With a failing cartoon advertising business in Kansas City, Disney became bankrupt. Disney moved to Hollywood, even though the cartoon industry was largely in New York, with not much to his name. He had small success with Alice’s Wonderland, a short silent film which lasted for a couple of years. The real drama came when he created Oswald the rabbit, which Disney wasn’t properly paid for, and he lost both the rights to his creation and his team.
After almost losing his partner Ub Iwerks, suffering from over-exhaustion and trying to get swindled out of money again, Disney had a nervous breakdown in 1931. It wasn’t until 1932, when he was 31, that he would win his first Academy Award for Flowers and Trees.
Oprah is not only one of the wealthiest people in the world, but she is also one of the most influential. Millions of people hang on every word she says, buy her magazine, watch her television channel and follow her on social media. Sometimes we forget that she comes from such humble beginnings.
She was born into rural poverty in Mississippi to a teenage mother. Her upbringing was far from easy.
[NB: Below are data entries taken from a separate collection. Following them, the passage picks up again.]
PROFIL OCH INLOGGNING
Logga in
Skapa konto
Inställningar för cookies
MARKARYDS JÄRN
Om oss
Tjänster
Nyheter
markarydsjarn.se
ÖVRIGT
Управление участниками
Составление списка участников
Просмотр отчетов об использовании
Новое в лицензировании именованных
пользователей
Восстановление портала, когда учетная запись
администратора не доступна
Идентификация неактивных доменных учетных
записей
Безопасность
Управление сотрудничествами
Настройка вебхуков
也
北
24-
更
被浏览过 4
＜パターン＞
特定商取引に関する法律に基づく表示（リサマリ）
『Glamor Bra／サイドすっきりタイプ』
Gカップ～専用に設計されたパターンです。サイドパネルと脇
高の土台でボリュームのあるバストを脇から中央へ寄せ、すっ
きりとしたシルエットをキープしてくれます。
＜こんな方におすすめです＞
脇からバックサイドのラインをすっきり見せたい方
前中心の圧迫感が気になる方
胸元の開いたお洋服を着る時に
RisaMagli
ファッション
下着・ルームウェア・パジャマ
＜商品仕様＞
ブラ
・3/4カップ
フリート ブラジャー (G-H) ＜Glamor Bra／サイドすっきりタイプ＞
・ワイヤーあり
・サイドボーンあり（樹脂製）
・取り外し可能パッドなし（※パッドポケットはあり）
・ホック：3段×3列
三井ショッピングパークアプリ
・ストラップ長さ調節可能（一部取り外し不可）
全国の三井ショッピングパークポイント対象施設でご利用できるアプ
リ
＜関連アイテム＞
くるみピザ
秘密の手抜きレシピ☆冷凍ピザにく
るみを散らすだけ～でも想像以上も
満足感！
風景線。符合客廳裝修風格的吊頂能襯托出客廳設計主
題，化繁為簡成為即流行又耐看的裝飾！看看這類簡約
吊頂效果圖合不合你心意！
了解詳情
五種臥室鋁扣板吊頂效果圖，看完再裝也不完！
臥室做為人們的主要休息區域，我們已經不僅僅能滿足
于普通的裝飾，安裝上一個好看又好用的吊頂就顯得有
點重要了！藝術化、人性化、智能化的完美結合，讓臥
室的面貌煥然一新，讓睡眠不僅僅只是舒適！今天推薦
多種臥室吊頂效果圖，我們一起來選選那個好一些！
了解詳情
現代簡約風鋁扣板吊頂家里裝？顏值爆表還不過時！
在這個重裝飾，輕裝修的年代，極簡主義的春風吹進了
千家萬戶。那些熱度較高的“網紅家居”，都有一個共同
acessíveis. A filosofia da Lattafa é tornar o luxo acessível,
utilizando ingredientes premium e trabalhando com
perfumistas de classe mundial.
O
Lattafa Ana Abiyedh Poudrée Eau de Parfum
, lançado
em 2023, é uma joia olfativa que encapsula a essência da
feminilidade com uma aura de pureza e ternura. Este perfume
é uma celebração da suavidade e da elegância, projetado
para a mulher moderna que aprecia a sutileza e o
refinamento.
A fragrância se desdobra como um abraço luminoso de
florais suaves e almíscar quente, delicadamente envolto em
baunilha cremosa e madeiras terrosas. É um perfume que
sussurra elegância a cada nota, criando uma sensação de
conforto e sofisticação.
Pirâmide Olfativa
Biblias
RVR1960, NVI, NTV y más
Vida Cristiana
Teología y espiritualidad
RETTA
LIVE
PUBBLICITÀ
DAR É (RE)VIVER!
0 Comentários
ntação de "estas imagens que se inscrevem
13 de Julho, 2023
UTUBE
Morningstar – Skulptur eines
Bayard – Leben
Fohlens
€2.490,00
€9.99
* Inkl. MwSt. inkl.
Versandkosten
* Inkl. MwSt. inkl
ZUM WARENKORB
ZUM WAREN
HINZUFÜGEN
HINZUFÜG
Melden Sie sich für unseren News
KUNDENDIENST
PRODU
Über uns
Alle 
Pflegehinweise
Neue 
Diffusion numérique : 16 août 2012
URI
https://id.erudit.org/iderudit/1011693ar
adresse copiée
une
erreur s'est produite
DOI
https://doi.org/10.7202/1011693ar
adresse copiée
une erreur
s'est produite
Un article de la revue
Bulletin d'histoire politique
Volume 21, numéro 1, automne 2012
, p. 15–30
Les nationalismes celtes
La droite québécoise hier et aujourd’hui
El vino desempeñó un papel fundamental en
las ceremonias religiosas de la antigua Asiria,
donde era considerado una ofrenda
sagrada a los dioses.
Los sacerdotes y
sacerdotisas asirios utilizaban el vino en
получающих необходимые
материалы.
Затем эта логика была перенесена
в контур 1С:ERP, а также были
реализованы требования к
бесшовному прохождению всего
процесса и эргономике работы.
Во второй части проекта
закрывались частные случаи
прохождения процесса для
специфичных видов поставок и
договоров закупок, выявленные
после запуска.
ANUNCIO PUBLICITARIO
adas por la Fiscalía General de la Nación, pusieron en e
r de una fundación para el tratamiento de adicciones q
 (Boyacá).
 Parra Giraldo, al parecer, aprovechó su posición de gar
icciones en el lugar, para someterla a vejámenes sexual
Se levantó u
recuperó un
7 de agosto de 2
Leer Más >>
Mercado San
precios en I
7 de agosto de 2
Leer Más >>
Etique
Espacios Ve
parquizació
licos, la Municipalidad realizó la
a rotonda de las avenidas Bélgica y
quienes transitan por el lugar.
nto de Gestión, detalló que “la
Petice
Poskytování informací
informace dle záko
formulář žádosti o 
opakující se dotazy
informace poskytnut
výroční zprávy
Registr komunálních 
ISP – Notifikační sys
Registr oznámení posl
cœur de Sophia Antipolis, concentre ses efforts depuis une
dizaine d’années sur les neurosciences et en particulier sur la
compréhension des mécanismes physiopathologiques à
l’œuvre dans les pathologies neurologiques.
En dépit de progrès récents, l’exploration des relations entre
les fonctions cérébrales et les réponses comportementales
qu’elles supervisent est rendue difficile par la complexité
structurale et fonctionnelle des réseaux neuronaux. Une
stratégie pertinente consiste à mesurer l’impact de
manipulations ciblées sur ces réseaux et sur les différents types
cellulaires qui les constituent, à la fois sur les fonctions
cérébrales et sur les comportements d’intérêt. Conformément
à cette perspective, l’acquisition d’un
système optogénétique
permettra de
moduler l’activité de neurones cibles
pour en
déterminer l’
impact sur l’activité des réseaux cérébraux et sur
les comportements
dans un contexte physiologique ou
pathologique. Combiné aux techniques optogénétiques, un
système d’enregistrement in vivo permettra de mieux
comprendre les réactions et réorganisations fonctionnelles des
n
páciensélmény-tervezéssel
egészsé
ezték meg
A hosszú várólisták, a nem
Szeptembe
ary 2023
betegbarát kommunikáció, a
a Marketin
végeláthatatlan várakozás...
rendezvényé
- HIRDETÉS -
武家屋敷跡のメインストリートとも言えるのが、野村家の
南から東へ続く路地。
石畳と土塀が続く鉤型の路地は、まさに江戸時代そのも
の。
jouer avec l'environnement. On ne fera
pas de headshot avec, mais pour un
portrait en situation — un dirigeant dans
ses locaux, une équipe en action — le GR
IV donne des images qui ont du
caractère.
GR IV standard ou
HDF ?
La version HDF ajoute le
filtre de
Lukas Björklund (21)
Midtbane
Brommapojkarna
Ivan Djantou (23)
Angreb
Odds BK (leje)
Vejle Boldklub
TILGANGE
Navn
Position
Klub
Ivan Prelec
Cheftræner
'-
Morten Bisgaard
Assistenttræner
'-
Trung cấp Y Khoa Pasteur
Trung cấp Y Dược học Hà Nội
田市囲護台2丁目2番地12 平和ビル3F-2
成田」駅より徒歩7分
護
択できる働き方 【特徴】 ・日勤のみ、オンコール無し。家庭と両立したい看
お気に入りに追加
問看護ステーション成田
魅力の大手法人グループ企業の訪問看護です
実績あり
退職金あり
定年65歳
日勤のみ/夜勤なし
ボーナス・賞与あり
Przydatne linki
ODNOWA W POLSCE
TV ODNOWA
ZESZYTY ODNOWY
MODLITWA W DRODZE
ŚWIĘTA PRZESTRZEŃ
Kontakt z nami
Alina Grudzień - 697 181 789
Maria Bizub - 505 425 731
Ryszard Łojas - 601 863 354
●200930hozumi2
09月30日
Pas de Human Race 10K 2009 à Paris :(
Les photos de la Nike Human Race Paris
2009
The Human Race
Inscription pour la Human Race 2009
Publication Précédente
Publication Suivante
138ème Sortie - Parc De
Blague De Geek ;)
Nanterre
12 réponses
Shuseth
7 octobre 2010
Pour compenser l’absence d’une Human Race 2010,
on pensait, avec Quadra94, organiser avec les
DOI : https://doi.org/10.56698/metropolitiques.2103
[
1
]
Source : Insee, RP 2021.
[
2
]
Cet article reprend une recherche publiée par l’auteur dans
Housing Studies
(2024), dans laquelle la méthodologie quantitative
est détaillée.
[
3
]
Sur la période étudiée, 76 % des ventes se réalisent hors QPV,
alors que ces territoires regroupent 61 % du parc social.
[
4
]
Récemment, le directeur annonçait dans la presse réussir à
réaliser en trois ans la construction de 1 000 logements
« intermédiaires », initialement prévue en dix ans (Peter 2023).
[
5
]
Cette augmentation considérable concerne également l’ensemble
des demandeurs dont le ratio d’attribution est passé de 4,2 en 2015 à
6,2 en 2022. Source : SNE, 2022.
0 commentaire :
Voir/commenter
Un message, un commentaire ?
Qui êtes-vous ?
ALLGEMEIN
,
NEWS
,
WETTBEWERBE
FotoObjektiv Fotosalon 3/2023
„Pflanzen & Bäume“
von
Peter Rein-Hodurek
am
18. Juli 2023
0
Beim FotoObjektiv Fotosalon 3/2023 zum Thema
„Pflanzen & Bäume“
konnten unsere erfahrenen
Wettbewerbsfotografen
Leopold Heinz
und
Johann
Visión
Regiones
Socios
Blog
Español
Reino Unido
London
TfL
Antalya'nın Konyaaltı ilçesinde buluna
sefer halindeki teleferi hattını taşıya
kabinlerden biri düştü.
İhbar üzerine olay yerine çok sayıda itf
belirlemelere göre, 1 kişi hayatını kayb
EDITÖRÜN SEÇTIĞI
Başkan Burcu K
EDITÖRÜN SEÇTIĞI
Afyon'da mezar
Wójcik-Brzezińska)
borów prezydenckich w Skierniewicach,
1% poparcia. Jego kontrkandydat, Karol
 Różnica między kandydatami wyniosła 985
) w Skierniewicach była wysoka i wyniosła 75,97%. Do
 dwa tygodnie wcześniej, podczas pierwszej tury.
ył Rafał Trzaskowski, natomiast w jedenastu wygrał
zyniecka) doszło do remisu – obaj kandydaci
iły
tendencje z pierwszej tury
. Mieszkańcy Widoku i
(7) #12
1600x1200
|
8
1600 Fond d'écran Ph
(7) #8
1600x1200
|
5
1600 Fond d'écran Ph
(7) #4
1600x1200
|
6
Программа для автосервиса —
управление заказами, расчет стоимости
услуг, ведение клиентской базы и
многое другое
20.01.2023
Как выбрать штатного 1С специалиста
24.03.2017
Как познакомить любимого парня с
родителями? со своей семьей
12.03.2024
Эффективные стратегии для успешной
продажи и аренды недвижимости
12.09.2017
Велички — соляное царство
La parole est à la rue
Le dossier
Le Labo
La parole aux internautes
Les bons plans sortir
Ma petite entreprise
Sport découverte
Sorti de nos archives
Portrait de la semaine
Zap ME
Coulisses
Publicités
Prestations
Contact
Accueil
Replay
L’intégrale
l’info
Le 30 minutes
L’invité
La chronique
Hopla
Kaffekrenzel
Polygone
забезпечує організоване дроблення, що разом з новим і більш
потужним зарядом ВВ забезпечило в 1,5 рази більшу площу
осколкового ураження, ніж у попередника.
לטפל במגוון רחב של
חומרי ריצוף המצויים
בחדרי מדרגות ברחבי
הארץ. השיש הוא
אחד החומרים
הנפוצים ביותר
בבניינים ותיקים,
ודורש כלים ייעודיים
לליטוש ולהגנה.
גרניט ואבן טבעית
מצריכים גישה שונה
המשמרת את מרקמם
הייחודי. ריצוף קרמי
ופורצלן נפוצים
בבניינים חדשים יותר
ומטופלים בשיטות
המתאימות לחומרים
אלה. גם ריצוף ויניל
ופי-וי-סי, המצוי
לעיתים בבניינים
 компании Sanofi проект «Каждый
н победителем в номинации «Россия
She moved around a lot, was sent to live with her father and had been molested by family members – but in spite of all of that, she went on to receive a full scholarship from Tennessee State University.
Her first job after college was in Baltimore as an anchor for the 6 p.m. news, but that didn’t last long, she was taken off the air to work a lower level job. After a while, she was recruited to co-host a local talk show, “People Are Talking.”
It wasn’t until her late twenties when she first moved to Chicago to host AM Chicago, which would later become syndicated and renamed to The Oprah Winfrey Show.